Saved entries
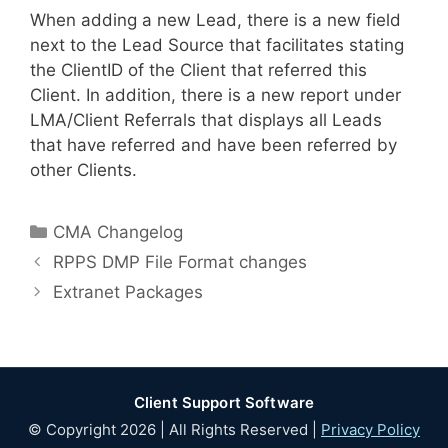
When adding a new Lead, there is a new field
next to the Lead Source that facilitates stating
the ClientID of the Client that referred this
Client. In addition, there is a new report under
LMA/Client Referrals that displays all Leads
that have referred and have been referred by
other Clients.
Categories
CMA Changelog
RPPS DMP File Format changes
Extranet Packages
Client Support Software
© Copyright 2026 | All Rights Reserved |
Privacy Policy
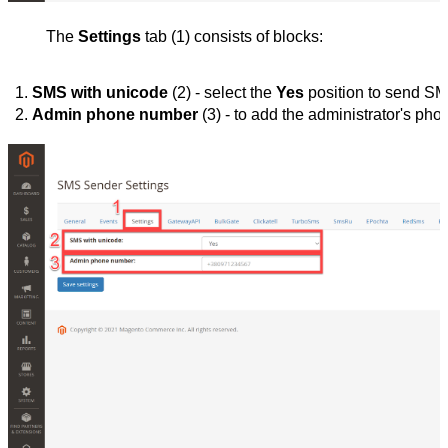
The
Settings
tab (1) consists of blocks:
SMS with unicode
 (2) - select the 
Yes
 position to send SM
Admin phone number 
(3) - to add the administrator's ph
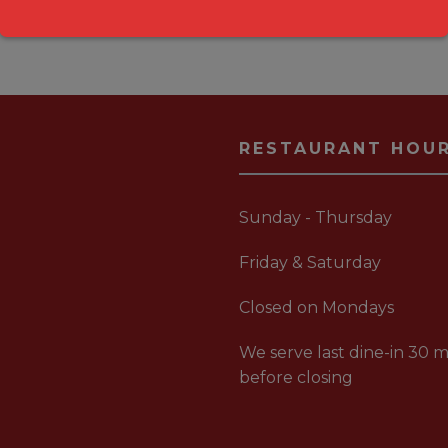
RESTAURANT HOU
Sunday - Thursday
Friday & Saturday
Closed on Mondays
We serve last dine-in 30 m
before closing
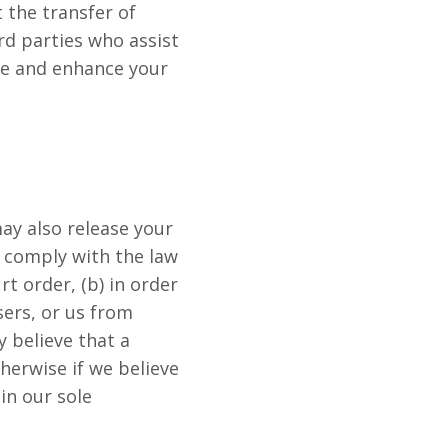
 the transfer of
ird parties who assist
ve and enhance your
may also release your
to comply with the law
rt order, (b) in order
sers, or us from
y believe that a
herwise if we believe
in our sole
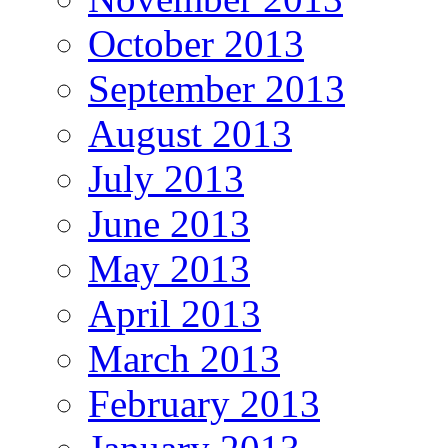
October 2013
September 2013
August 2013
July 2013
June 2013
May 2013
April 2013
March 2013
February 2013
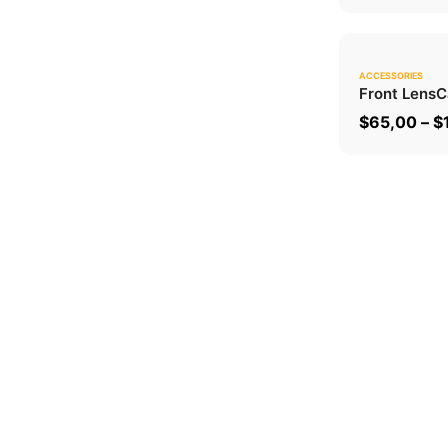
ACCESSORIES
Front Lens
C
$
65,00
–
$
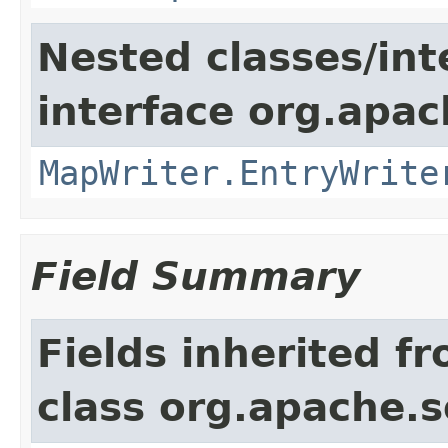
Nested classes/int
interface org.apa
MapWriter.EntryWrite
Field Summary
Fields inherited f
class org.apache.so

==

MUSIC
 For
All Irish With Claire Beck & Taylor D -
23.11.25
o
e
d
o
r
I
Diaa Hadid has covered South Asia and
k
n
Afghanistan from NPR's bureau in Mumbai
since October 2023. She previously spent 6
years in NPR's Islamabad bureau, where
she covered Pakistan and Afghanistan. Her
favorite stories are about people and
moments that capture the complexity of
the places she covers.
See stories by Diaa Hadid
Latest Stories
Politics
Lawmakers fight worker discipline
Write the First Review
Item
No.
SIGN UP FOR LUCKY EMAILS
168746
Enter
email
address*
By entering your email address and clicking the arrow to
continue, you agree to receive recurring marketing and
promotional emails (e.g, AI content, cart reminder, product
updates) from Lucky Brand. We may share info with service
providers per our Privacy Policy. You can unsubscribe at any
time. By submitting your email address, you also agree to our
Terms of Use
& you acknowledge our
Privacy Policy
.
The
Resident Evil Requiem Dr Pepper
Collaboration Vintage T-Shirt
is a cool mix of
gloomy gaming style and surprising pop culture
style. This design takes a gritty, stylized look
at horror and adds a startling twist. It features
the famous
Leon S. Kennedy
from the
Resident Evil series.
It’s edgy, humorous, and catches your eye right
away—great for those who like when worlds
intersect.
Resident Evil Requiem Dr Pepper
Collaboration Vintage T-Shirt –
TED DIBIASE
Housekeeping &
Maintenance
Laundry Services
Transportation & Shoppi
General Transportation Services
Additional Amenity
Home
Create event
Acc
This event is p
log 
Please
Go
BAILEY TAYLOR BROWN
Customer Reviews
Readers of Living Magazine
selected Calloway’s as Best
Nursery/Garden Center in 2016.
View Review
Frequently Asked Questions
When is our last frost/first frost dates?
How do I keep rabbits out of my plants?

**WHAT TO PRODUCE**
From the records above, copy out the line with "When adding a new Lead, there is a new field", the line with "Client Support Software", and every line between them, word for word.

**REPLY**
When adding a new Lead, there is a new field
next to the Lead Source that facilitates stating
the ClientID of the Client that referred this
Client. In addition, there is a new report under
LMA/Client Referrals that displays all Leads
that have referred and have been referred by
other Clients.
Categories
CMA Changelog
RPPS DMP File Format changes
Extranet Packages
Client Support Software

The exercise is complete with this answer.